Task directions:
Read through the listing and copy every line that contains the word "WERKZEUGKÄSTEN".

──────────────────────────────

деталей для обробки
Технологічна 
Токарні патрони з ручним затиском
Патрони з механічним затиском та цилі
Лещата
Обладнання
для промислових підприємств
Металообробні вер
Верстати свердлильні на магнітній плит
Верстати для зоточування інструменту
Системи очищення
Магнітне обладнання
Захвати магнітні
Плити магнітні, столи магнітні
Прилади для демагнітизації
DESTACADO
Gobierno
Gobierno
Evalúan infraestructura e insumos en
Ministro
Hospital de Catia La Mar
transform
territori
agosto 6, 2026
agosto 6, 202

──────────────────────────────

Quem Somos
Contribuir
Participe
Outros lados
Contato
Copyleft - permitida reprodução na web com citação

──────────────────────────────

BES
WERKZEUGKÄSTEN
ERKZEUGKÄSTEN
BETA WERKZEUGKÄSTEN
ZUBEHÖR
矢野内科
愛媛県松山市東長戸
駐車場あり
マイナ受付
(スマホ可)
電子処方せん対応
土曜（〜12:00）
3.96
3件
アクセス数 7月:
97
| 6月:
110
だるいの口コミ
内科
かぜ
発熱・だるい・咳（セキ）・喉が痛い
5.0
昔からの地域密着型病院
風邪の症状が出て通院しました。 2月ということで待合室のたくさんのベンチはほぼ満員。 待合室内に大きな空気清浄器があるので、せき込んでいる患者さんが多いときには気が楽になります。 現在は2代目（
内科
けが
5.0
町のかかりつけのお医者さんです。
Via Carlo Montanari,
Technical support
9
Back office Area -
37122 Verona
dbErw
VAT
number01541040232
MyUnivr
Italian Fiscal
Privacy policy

──────────────────────────────

Answer to the exercise:
WERKZEUGKÄSTEN
BETA WERKZEUGKÄSTEN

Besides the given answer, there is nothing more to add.